そして、目が覚める間際の中で、夢を見た。
とても懐かしい夢を――。
それは、女の声だった。
騰蛇。
名を呼ぶ声。
女は、振り向く。そして、笑んだ。
その凛とした美しさに目を奪われる。
強い女だった。
強く美しく儚く、散っていった。
「……水月(すいげつ)」
ぼやけた視界の中で名を呼ぶが、女はどこにもいない。
「夢とは……」
目が覚めた騰蛇は、上半身を起こし、頭を掻く。
「もう千年も経つというのに。かなわんな」
自嘲し、騰蛇は薄い肌着のまま部屋を出て行く。
後にも先にも、記憶に残るは、あの時の光景。
「騰蛇」
廊下で呼び止められた騰蛇は振り向く。
「貴人」
「丑鈴(ちゅうれい)に冷酒を用意させておるが、どうだ?」
貴人からの誘いに、騰蛇は一つ返事で受け入れる。
酒を生み交わす場は、騰蛇の希望で月が見える所となった。大きな池が水鏡となり月を映し出す。
手渡された杯を取ると、そこにもまた月が写り、揺れては消える。
しばし、会話のない静寂が流れる。
「……夢を見た」
騰蛇は、手の内の小さな月を見つめながら、ゆっくりと口を開いた。
「水月(すいげつ)に呼ばれたのだ。騰蛇と」
合間に冷酒を口に含む。
「輪廻があるとて、水月(すいげつ)には二度と会うことは叶わぬ。解ってはおるが、あの時と変わらぬ姿で現れた。我ながら女々しいと思うてな」
「我らが力を貸した者は、千年経った今でも水月だけ。

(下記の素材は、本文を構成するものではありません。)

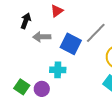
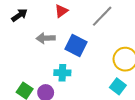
black arrow: (26, 21) -> (19, 15), moved, turned 35
gray line: (96, 33) -> (102, 16), moved

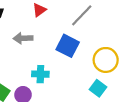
blue square: (76, 46) -> (68, 46), moved

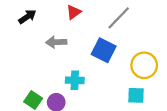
cyan square: (98, 88) -> (136, 95), turned -35

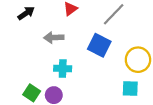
cyan cross: (75, 80) -> (63, 69), moved

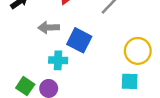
blue square: (99, 45) -> (79, 40), moved

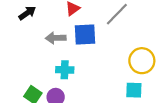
blue square: (79, 40) -> (85, 35), moved, turned -30

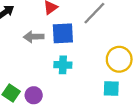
cyan cross: (65, 70) -> (63, 65), moved

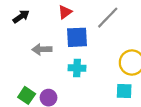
gray arrow: (34, 37) -> (42, 49), moved

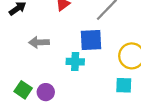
blue square: (77, 37) -> (91, 40), moved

それだけに、思い入れが強いからであろう」
貴人らしい言葉だ。
「時に、水月(すいげつ)と同じ名の子がこちらへ来ていると聞いたが」
空の杯へ酒を継ぎ足す。
「水月(みずき)と言う。今頃は巳月と共に太陰の所へ向かう途中であろう。呪を解いてやらねばならぬと思うてな。水月(すいげつ)なら、そうするであろう」
「呪か。黒鬼の噂といい、不穏な流れよ」
貴人は胸騒ぎを覚える。
「動揺しているのか?」
じっと紫色の目を騰蛇は見ると、僅かに瞳孔が動いた。
「如何にも」
否定はしない。
「貴人。我があちらへ向かう」
「騰蛇」
「呪を解く事は出来ぬが、刃を振るうのならば慣れている」
その申し出に、水月の元で暴れていた頃の姿を、貴人は脳裏に浮かべた。
妖をなぎ倒し、返り血を浴びて尚、楽しそうに笑う姿。人が見れば身震いする諸悪。十二天神の中でも、騰蛇の力はずば抜けて強い。朱雀と共に炎を放てば、辺り一面見渡す限りが焼け野原。

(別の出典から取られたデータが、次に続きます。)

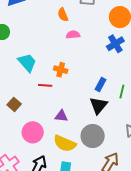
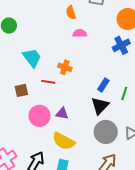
brown square: (14, 104) -> (21, 90), moved, turned 32
pink circle: (33, 132) -> (39, 116), moved
gray circle: (93, 136) -> (106, 132), moved

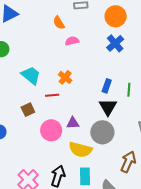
orange cross: (65, 67) -> (65, 77), turned 32
gray circle: (106, 132) -> (102, 132), moved

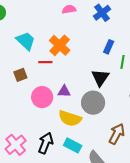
blue cross: (115, 43) -> (102, 13), moved
orange cross: (65, 77) -> (60, 45), size x1.5
blue rectangle: (107, 86) -> (109, 47), moved
cyan rectangle: (85, 176) -> (73, 145), turned -66

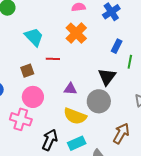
orange cross: (60, 45) -> (76, 33), moved
pink circle: (42, 97) -> (33, 97), moved
pink cross: (16, 145) -> (21, 119), moved, turned -35
cyan rectangle: (73, 145) -> (77, 143), turned -54

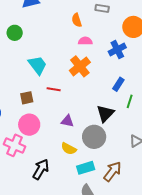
yellow semicircle: (75, 116) -> (69, 149), size x0.7
cyan rectangle: (77, 143) -> (86, 168), moved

だがあれは、流石にやりすぎだと、叱咤されてこちらに戻った時もあった。
「可笑しな事でも言うたか?」
貴人はいらぬ事まで思い出し、口元が緩んでいるのに気づく。
「何、武神が人の子を怒らせた時の事を思い出したまで」
「……意地が悪いのう」
くすくすと笑う貴人をよそに酒を飲み干す。
「そなたが行くと言うなれば、朱雀もそうしよう」
「そうであろうな。我と同じで、体を動かす方が向いておる」
朱雀の性分を踏まえると、返答を想像するは容易い。退屈だと、城を訪れては刀を交える事を強請る位だ。
はて、今頃何をしていよう。
騰蛇はふと思った。
「貴人様」
「どうした」
「それが、蘭午から朱雀様は留主であると」
「留主と。それで、どちらへ行かれたのだ」
「それが、騰蛇様の船で太陰様の所へ行くと、申されたと」
「ほう」
貴人は興味深そうに騰蛇を見やる。
「では、太陰へ朱雀が着いたら伝える様にと」
「畏まりました」
丑鈴が言伝を預かり去った後、騰蛇は小さく息を吐く。